Page images and extracted text:
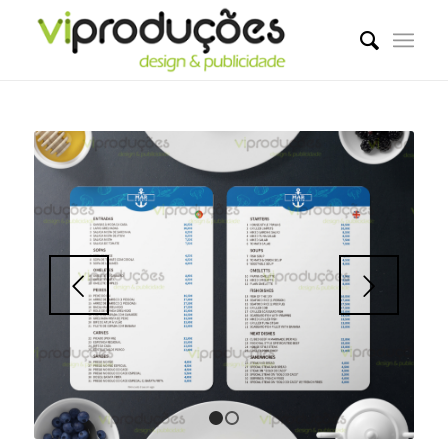
Next
1
2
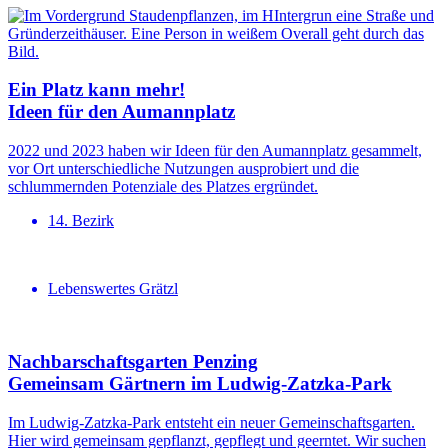
Ein Platz kann mehr!
Ideen für den Aumannplatz
2022 und 2023 haben wir Ideen für den Aumannplatz gesammelt,
vor Ort unterschiedliche Nutzungen ausprobiert und die
schlummernden Potenziale des Platzes ergründet.
14. Bezirk
Lebenswertes Grätzl
Nachbar­schafts­garten Penzing
Gemeinsam Gärtnern im Ludwig-Zatzka-Park
Im Ludwig-Zatzka-Park entsteht ein neuer Gemeinschaftsgarten.
Hier wird gemeinsam gepflanzt, gepflegt und geerntet. Wir suchen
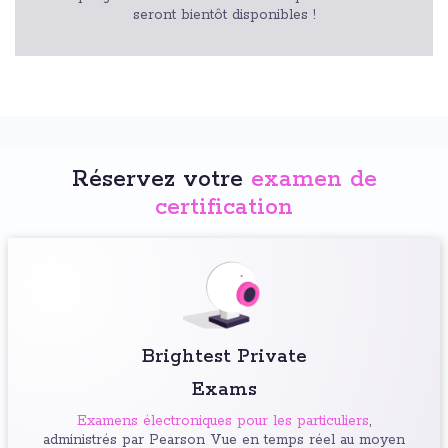
seront bientôt disponibles !
Réservez votre
examen de
certification
Brightest Private
Exams
Examens électroniques pour les particuliers
,
administrés par Pearson Vue en temps réel au moyen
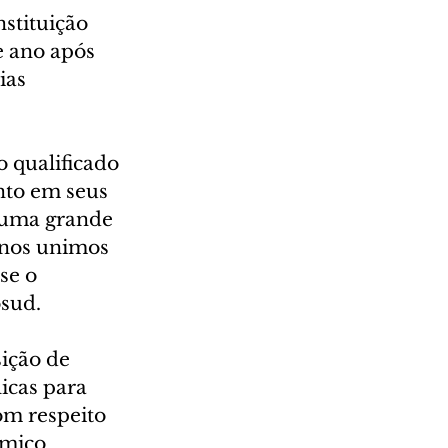
stituição 
 ano após 
ias 
 qualificado 
nto em seus 
 uma grande 
 nos unimos 
se o 
sud.
ição de 
icas para 
m respeito 
mico 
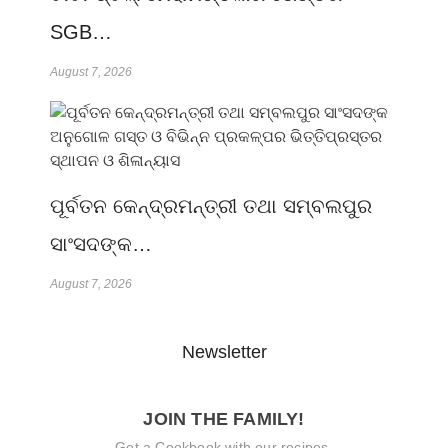
SGB…
August 7, 2026
ପୂର୍ବତନ କେନ୍ଦ୍ରମନ୍ତ୍ରୀ ତଥା ସମ୍ବଲପୁର
ସାଂସଦଙ୍କ…
August 7, 2026
Newsletter
JOIN THE FAMILY!
Get a Cookbook with our recipes.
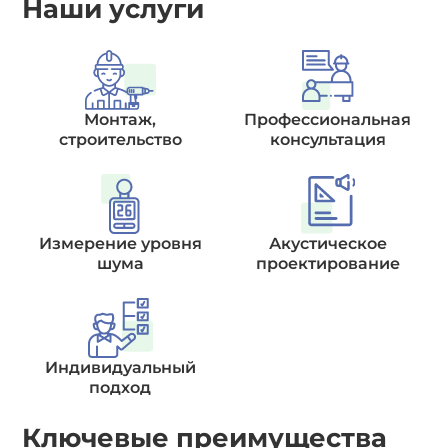
Наши услуги
Монтаж,
Профессиональная
строительство
консультация
Измерение уровня
Акустическое
шума
проектирование
Индивидуальный
подход
Ключевые преимущества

Aim of the exercise.
Write only the number of lines in the records that contain the string "Aumannplatz".

Output of the exercise.
2